> [TASK ITEM]:
The answer must restate every entry exactly as it appears.

> [GIVEN INFORMATION]:
+ + + + +
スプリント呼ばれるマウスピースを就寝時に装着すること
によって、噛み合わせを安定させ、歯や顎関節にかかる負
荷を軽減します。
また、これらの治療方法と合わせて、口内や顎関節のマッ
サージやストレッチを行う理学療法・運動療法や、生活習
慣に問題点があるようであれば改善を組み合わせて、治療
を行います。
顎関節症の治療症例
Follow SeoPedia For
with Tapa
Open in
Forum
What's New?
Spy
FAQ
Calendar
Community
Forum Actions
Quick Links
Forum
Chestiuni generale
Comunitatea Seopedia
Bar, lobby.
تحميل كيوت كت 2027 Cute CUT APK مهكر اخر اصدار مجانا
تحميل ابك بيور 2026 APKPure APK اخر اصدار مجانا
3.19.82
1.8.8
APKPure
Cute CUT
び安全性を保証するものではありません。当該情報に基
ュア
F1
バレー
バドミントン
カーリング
+ + + + +
> [ANSWER TO THIS TASK]:
スプリント呼ばれるマウスピースを就寝時に装着すること
によって、噛み合わせを安定させ、歯や顎関節にかかる負
荷を軽減します。
また、これらの治療方法と合わせて、口内や顎関節のマッ
サージやストレッチを行う理学療法・運動療法や、生活習
慣に問題点があるようであれば改善を組み合わせて、治療
を行います。
顎関節症の治療症例
Follow SeoPedia For
with Tapa
Open in
Forum
What's New?
Spy
FAQ
Calendar
Community
Forum Actions
Quick Links
Forum
Chestiuni generale
Comunitatea Seopedia
Bar, lobby.
تحميل كيوت كت 2027 Cute CUT APK مهكر اخر اصدار مجانا
تحميل ابك بيور 2026 APKPure APK اخر اصدار مجانا
3.19.82
1.8.8
APKPure
Cute CUT
び安全性を保証するものではありません。当該情報に基
ュア
F1
バレー
バドミントン
カーリング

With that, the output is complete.